そして肝心の屋台がどうなったかと言えば。
「それにしても人気ですねぇ、お好み焼き」
「流石ソースの焦げる匂いは強いわね」
実に簡単な事であった。
生クリームやらのトッピングは封印し、ソースとマヨネーズに青のりと鰹節をかけてやるだけで、最早学園中に立ち並ぶ屋台随一の行列を作っていた。
「まぁ、クリス様のは独特なトッピングですけどね」
メリルの皮肉に答えず、彼女はそれを黙々と胃袋に収める。最後のひとかけらを飲み込んだところで。

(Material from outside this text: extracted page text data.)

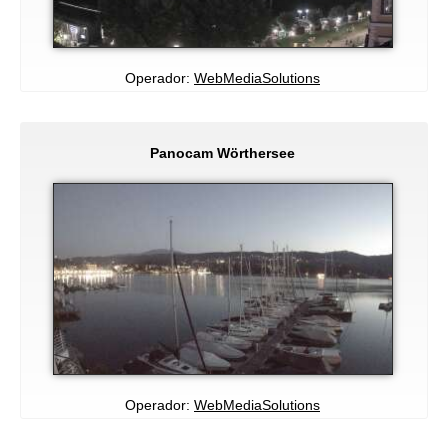
Operador:
WebMediaSolutions
Panocam Wörthersee
Operador:
WebMediaSolutions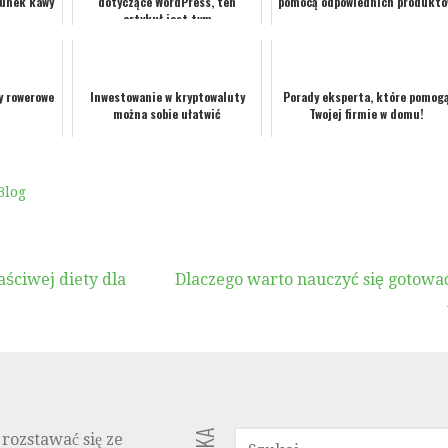
tunek kawy
dotyczące WordPress, ten
pomocą odpowiednich produkt
artykuł jest tym
y rowerowe
Inwestowanie w kryptowaluty
Porady eksperta, które pomog
można sobie ułatwić
Twojej firmie w domu!
Blog
ściwej diety dla
Dlaczego warto nauczyć się gotowa
SZUKAJ:
 rozstawać się ze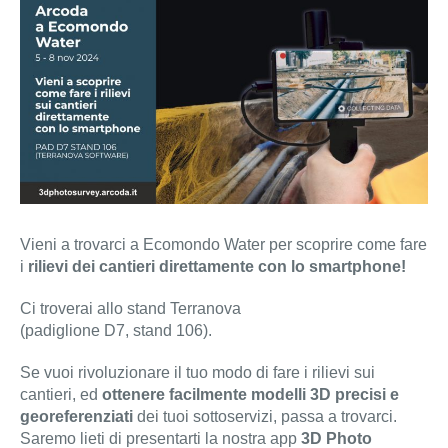
Vieni a trovarci a Ecomondo Water per scoprire come fare
i
rilievi dei cantieri direttamente con lo smartphone!
Ci troverai allo stand Terranova
(padiglione D7, stand 106).
Se vuoi rivoluzionare il tuo modo di fare i rilievi sui
cantieri, ed
ottenere facilmente modelli 3D precisi e
georeferenziati
dei tuoi sottoservizi, passa a trovarci.
Saremo lieti di presentarti la nostra app
3D Photo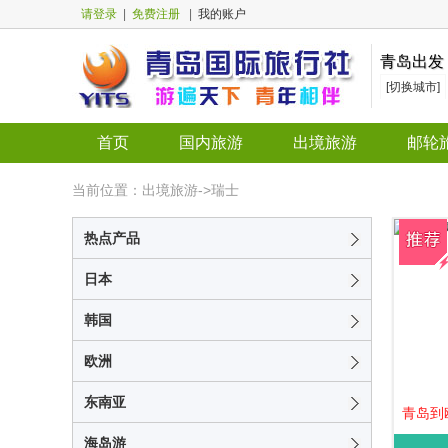
请登录
|
免费注册
|
我的账户
青岛出发
[切换城市]
首页
国内旅游
出境旅游
邮轮
当前位置：出境旅游->瑞士
热点产品
日本
韩国
欧洲
东南亚
青岛到
海岛游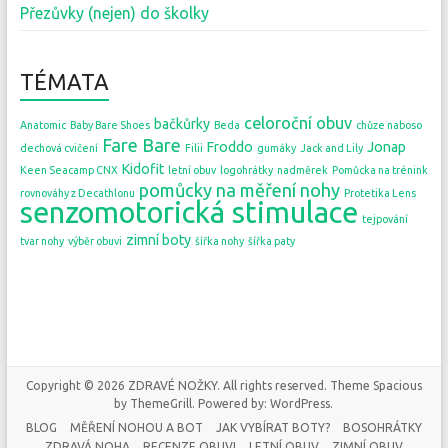
Přezůvky (nejen) do školky
TÉMATA
celoroční obuv
bačkůrky
Anatomic
Baby Bare Shoes
Beda
chůze naboso
Fare Bare
Froddo
Jonap
dechová cvičení
Filii
gumáky
Jack and Lily
Kidofit
Keen Seacamp CNX
letní obuv
logohrátky
nadměrek
Pomůcka na trénink
pomůcky na měření nohy
rovnováhy z Decathlonu
Protetika Lens
senzomotorická stimulace
tejpování
zimní boty
tvar nohy
výběr obuvi
šířka nohy
šířka paty
Copyright © 2026
ZDRAVÉ NOŽKY
. All rights reserved. Theme
Spacious
by ThemeGrill. Powered by:
WordPress
.
BLOG
MĚŘENÍ NOHOU A BOT
JAK VYBÍRAT BOTY?
BOSOHRÁTKY
ZDRAVÁ NOHA
RECENZE OBUVI
LETNÍ OBUV
ZIMNÍ OBUV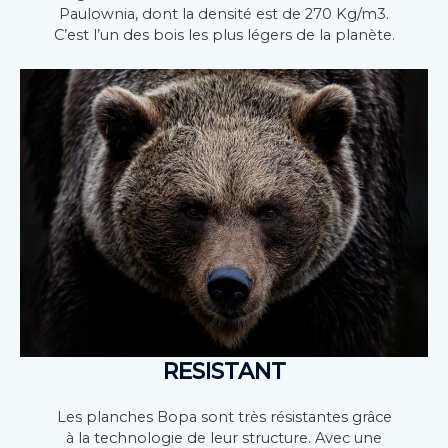
Paulownia, dont la densité est de 270 Kg/m3.
C’est l’un des bois les plus légers de la planète.
RESISTANT
Les planches Bopa sont très résistantes grâce
à la technologie de leur structure. Avec une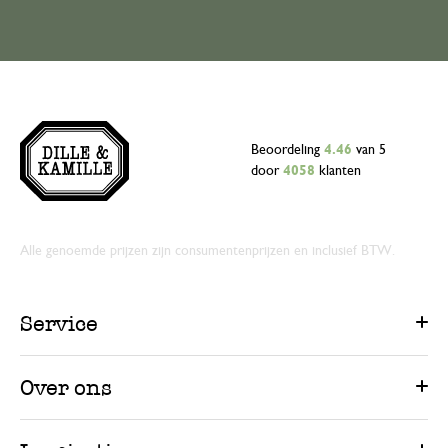
Beoordeling
4.46
van 5
door
4058
klanten
Alle genoemde prijzen zijn consumentenprijzen en inclusief BTW.
Service
Over ons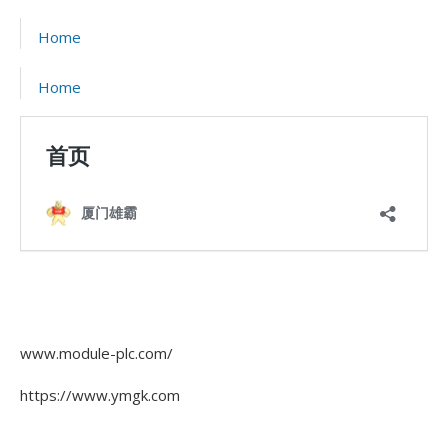
Home
Home
www.module-plc.com/
https://www.ymgk.com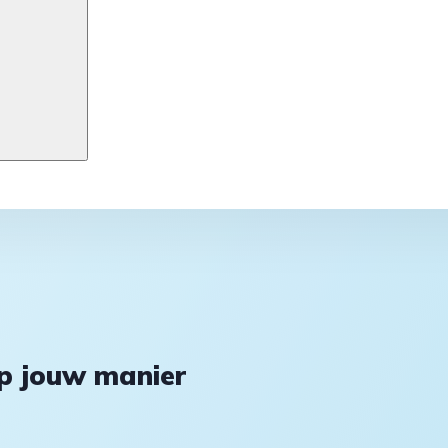
op jouw manier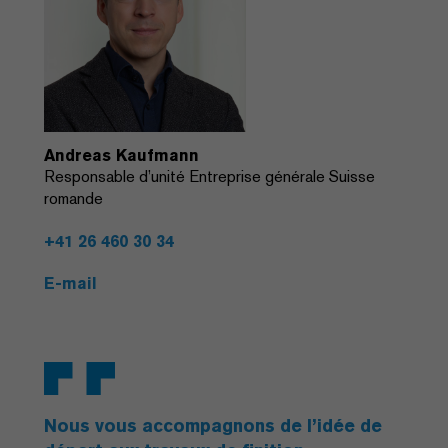
Andreas Kaufmann
Responsable d’unité Entreprise générale Suisse
romande
+41 26 460 30 34
E-mail
Nous vous accompagnons de l’idée de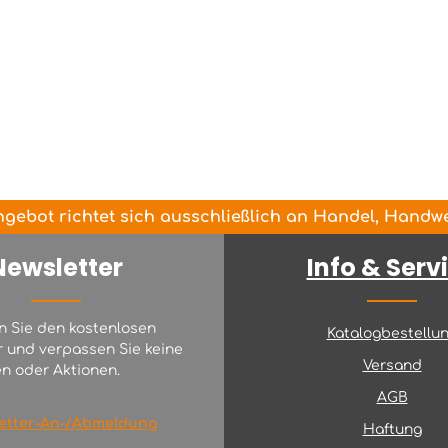
gebot richtet sich ausschließlich an Handel, Handwer
Newsletter
Info & Serv
n Sie den kostenlosen
Katalogbestellu
r und verpassen Sie keine
Versand
n oder Aktionen.
AGB
etter-An-/Abmeldung
Haftung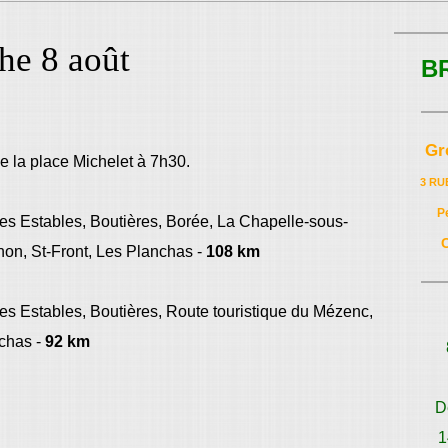
he 8 août
B
Gr
e la place Michelet à 7h30.
3 RU
P
es Estables, Boutières, Borée, La Chapelle-sous-
on, St-Front, Les Planchas -
108 km
s Estables, Boutières, Route touristique du Mézenc,
nchas -
92 km
D
1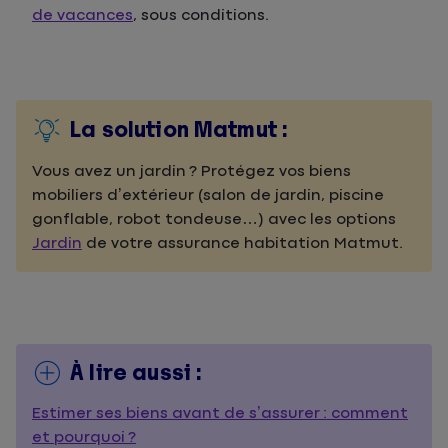
de vacances
, sous conditions.
La solution Matmut :
Vous avez un jardin ? Protégez vos biens
mobiliers d’extérieur (salon de jardin, piscine
gonflable, robot tondeuse…) avec les options
Jardin
de votre assurance habitation Matmut.
À lire aussi :
Estimer ses biens avant de s’assurer : comment
et pourquoi ?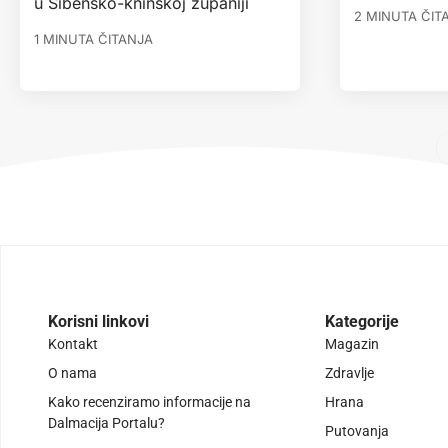
u Šibensko-kninskoj županiji
2 MINUTA ČIT
1 MINUTA ČITANJA
Korisni linkovi
Kategorije
Kontakt
Magazin
O nama
Zdravlje
Kako recenziramo informacije na
Hrana
Dalmacija Portalu?
Putovanja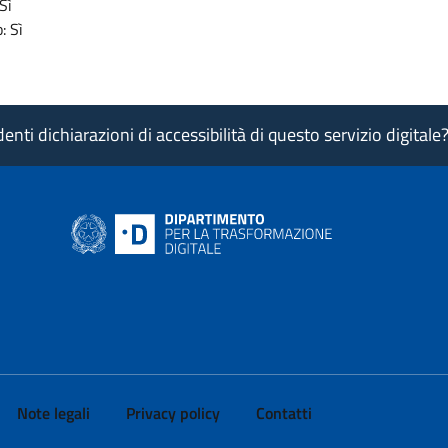
Sì
: Sì
nti dichiarazioni di accessibilità di questo servizio digitale
ink si apre in nuova pagina
- il link si apre in nuova pagina
 di AgID - il link si apre in nuova pagina
 LinkedIn di AgID - il link si apre in nuova pagina
 profilo Medium di AgID - il link si apre in nuova pagina
vai al profilo Instagram di AgID - il link si apre in nuova pagina
Note legali
Privacy policy
Contatti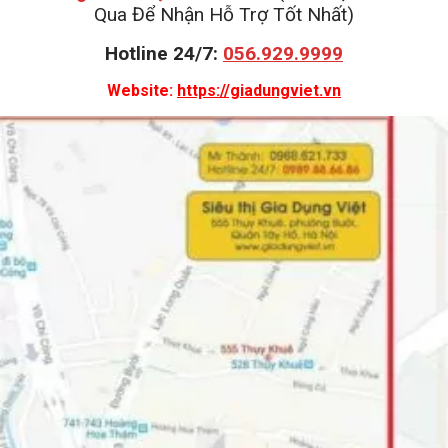
Qua Để Nhận Hỗ Trợ Tốt Nhất)
Hotline 24/7:
056.929.9999
Website:
https://giadungviet.vn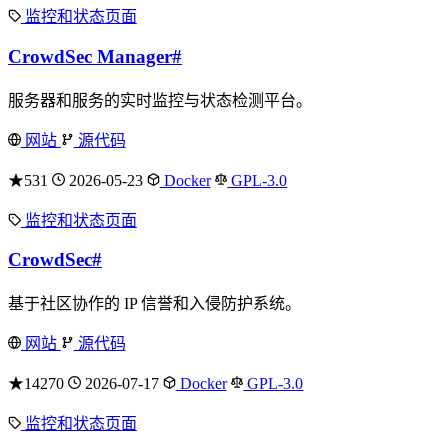
监控和状态页面
CrowdSec Manager
#
服务器和服务的实时监控与状态检测平台。
网站
源代码
★531
2026-05-23
Docker
GPL-3.0
监控和状态页面
CrowdSec
#
基于社区协作的 IP 信誉和入侵防护系统。
网站
源代码
★14270
2026-07-17
Docker
GPL-3.0
监控和状态页面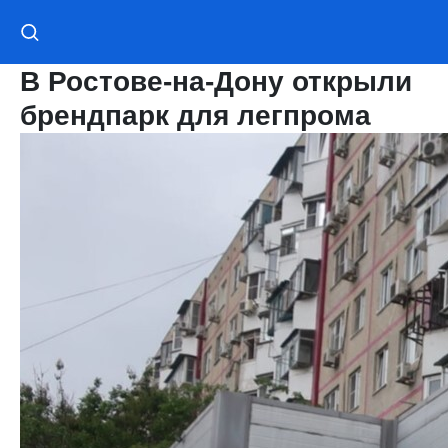
В Ростове-на-Дону открыли
брендпарк для легпрома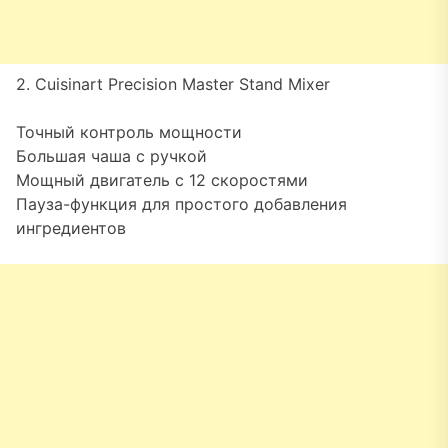
2. Cuisinart Precision Master Stand Mixer
Точный контроль мощности
Большая чаша с ручкой
Мощный двигатель с 12 скоростями
Пауза-функция для простого добавления
ингредиентов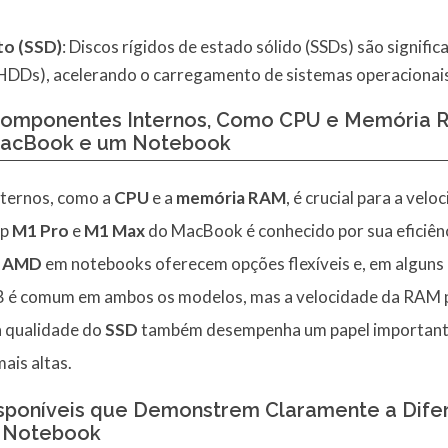
o (SSD)
: Discos rígidos de estado sólido (SSDs) são signifi
 (HDDs), acelerando o carregamento de sistemas operacionais 
omponentes Internos, Como CPU e Memória RA
MacBook e um Notebook
nternos, como a
CPU
e a
memória RAM
, é crucial para a ve
ip
M1 Pro
e
M1 Max
do MacBook é conhecido por sua eficiên
e
AMD
em notebooks oferecem opções flexíveis e, em alguns 
 comum em ambos os modelos, mas a velocidade da RAM po
a qualidade do
SSD
também desempenha um papel importan
mais altas.
sponíveis que Demonstrem Claramente a Dife
 Notebook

「おい貧乳! こっちは手が足りねぇんだ食ったらさっさと手伝いやがれ!」
聞こえてくる威勢の良い声。クリスはそのまま立ち上がると、スカートの汚れを払った。
「仕方ないわね」
その一言にまだ立ち上がらないメリルが目を丸くする。
「敵に塩を送るんですか?」
「ま、糖分は貰ったから」
「ですね」
品の良い笑顔を返してから、メリルもその場から立ち上がる。
「じゃあわたし、後でソース味作ってもらおうかなー」
「あ、ずるいわよメリル私だってそっちの方が良かったわよ!」
なんて言い合いに声をかけるのはまとめ役の姉御だった。
「ほらほら二人とも、休憩終わりよ!」
「はいはいっと」
それから四人は日が暮れるまで、延々とお好み焼きを売り続ける事になる。何だかんだでその息を、ピッタリと合わせながら。